Kentucky Gov. Matt Bevin on Wednesday said legislation wouldn’t help reduce surging gun violence in the state’s urban centers.
In response, Mayor Greg Fischer said he would continue pushing for state legislation that would allow cities like Louisville to adopt their own gun laws.
Speaking at a press event in Louisville Monday, Bevin said people who think “more government rules” can help put an end to shootings in Lexington and Louisville “are delusional,” according to a report from the Lexington Herald Leader.
Instead, Bevin said communities need to do “some serious soul searching” and “ask hard questions” to “heal [themselves] from within.” He declined to offer specific thoughts on what can be done to address gun violence in Kentucky’s largest cities but said it concerns him.
“This has to be addressed, it will be addressed, one way or the other,” he said. “This is something we will get to.”
Bevin’s stance differs in part from that of Fischer, who earlier this summer began calling for a change to state law to allow cities to enact local gun laws that are stricter than statewide laws.
In an interview Tuesday, Fischer said despite what the governor said, he wants to push cities’ rights to adopt their own gun laws.
State Law Supersedes
Gun violence is on the rise in Louisville.

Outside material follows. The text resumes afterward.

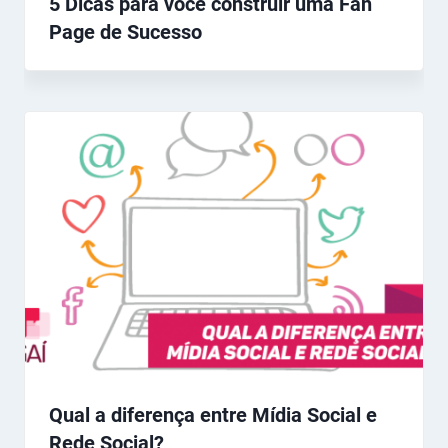
5 Dicas para você construir uma Fan
Page de Sucesso
Qual a diferença entre Mídia Social e
Rede Social?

The year will end with the highest homicide tally on record, and shootings have ballooned compared with previous years, according to police data.

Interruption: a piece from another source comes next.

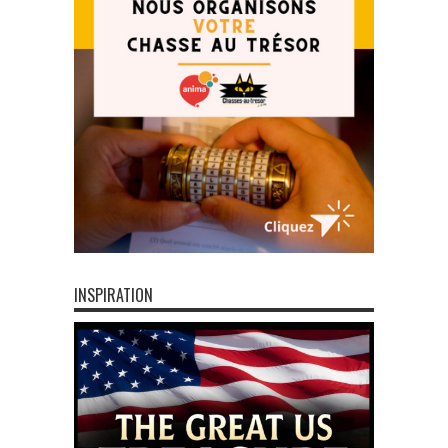
INSPIRATION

Last week, on Thanksgiving Day, a shooting erupted in Shawnee Park near an annual football tournament. Police reported that seven people were shot and two were fatally wounded.
Some state legislators want to change that. Louisville Sen. Reggie Thomas filed a bill earlier this month that, if approved, would give Lexington, Louisville and other cities the ability to enact their own gun laws. The bill has little hope of passing under the Republican majority.
Yet still, Fischer said his stance is unwavering: he wants the ability to pass local gun measures in Louisville. But he also said legislation alone won’t solve the issue.
“It takes a comprehensive approach,” he said in an interview Tuesday afternoon.
Fischer said he’s yet to discuss the city’s violence with Bevin. He has, however, talked with the governor about economic vitality, which, he said, is a driving force to reduce crime.
“When people are employed and they have good jobs, it leads to them having a hopeful future,” Fischer said. “So often what you see with crime and violence is that people don’t feel like they’re connected to a hopeful future.”